*Directions:* Pick each line containing the word "DZIAŁ" out of the data below.

##### Input for this task

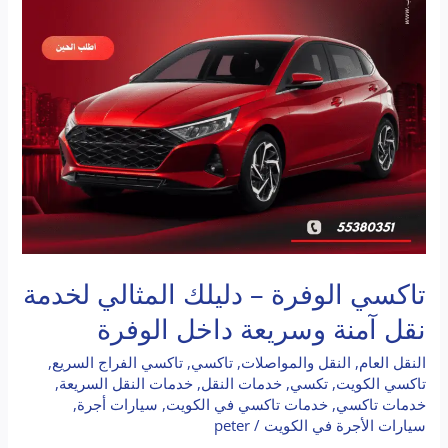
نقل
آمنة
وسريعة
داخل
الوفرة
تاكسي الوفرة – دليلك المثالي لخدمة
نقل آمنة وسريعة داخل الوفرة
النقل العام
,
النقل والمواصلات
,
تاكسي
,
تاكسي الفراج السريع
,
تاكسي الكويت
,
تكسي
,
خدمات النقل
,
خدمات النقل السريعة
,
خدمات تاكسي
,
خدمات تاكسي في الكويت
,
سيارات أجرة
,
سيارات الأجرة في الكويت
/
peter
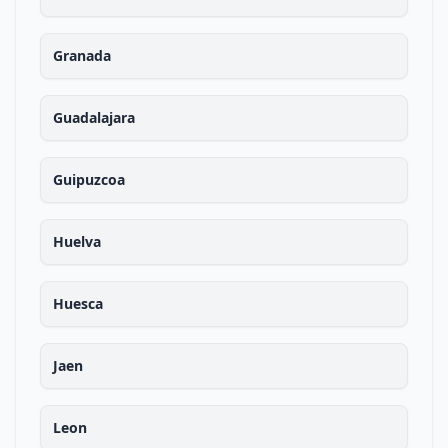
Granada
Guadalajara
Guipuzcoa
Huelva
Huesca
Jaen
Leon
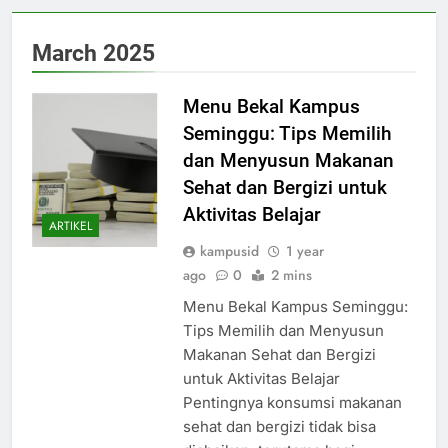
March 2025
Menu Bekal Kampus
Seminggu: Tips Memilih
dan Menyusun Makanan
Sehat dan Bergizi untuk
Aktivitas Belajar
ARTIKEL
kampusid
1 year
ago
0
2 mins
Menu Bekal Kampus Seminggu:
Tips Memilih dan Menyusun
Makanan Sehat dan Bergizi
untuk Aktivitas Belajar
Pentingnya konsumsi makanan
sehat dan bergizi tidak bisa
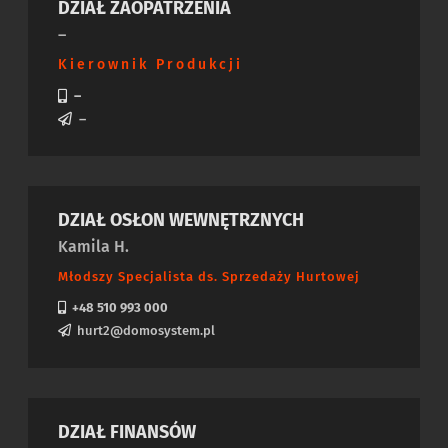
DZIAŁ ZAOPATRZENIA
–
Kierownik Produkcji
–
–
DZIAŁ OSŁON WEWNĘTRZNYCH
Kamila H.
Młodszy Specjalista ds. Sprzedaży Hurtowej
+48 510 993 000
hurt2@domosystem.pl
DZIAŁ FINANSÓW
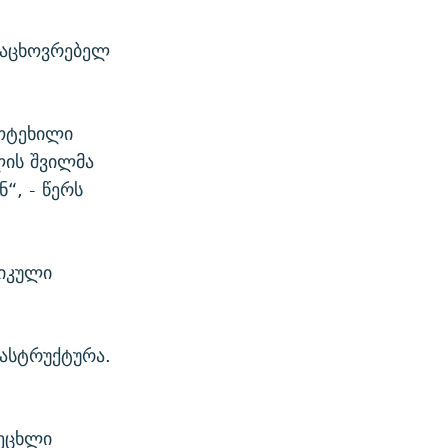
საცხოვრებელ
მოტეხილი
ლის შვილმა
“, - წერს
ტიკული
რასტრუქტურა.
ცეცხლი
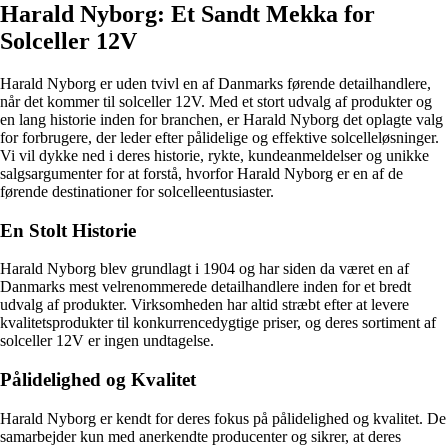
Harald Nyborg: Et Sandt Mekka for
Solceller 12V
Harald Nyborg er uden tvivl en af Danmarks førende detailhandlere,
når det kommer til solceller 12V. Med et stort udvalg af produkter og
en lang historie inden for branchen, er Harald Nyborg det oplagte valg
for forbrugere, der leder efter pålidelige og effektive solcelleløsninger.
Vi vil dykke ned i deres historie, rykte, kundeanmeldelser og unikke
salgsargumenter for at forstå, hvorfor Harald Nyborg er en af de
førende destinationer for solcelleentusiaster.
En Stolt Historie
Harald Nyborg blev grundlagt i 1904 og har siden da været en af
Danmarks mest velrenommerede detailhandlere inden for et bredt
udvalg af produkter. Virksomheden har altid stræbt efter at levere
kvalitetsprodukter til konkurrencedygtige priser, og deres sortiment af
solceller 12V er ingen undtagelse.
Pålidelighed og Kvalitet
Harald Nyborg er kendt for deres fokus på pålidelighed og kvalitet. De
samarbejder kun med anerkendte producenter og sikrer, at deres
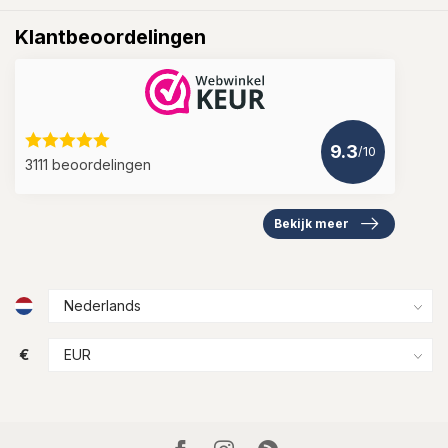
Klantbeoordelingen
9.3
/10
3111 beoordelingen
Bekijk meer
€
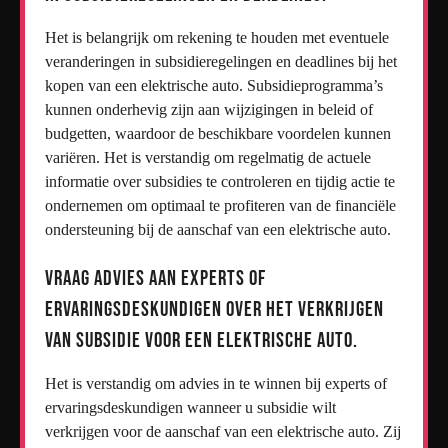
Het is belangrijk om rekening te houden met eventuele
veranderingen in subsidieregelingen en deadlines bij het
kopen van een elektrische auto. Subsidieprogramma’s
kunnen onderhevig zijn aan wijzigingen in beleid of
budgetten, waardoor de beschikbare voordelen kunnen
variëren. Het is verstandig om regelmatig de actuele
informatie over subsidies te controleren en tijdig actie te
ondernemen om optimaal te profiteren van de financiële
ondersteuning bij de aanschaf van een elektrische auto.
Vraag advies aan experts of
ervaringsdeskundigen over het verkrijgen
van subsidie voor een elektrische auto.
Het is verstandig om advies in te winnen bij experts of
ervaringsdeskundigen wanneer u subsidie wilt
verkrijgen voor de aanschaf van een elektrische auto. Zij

##########
##### Input for this task

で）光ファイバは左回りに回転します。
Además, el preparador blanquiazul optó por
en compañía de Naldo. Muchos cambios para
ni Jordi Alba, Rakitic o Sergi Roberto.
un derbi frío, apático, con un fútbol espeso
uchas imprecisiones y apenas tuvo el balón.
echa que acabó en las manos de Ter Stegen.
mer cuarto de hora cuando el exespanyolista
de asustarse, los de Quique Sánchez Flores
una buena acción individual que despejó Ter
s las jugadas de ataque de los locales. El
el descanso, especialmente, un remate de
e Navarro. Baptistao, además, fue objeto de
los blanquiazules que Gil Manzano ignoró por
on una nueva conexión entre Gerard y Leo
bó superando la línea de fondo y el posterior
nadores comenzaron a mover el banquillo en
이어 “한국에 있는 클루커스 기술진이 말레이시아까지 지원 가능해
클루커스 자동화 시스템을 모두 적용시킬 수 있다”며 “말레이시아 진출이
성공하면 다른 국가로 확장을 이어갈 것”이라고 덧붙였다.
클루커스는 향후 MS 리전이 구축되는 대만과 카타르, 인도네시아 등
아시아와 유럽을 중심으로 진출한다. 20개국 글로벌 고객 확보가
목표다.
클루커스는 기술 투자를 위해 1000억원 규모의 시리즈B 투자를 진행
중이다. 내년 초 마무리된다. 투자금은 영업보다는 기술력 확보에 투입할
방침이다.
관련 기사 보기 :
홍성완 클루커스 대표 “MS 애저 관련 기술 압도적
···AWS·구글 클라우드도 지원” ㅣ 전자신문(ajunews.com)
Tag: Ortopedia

##########
##### Input for this task

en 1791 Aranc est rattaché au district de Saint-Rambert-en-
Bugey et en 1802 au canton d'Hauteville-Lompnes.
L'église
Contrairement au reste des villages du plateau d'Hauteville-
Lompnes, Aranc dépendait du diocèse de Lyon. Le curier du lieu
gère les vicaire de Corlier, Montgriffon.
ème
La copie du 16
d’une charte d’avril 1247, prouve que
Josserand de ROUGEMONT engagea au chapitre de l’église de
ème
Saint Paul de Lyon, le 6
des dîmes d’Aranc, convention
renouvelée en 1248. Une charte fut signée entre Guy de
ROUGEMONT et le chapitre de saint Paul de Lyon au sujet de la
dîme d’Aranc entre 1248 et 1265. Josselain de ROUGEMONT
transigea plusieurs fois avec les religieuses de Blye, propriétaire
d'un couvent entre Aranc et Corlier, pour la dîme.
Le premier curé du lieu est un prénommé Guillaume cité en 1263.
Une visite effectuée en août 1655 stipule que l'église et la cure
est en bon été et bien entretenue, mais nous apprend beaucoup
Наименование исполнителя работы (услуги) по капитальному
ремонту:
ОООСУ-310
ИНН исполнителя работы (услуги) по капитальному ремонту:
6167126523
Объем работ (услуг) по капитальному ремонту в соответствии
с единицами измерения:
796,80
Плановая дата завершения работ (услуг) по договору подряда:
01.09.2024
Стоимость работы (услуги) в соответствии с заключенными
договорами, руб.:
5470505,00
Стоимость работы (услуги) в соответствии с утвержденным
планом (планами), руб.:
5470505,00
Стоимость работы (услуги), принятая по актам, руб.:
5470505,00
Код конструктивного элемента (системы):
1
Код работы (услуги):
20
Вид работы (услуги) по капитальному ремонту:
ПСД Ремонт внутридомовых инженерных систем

##########

*Answer to this problem:*
DZIAŁ ZAOPATRZENIA
DZIAŁ OSŁON WEWNĘTRZNYCH
DZIAŁ FINANSÓW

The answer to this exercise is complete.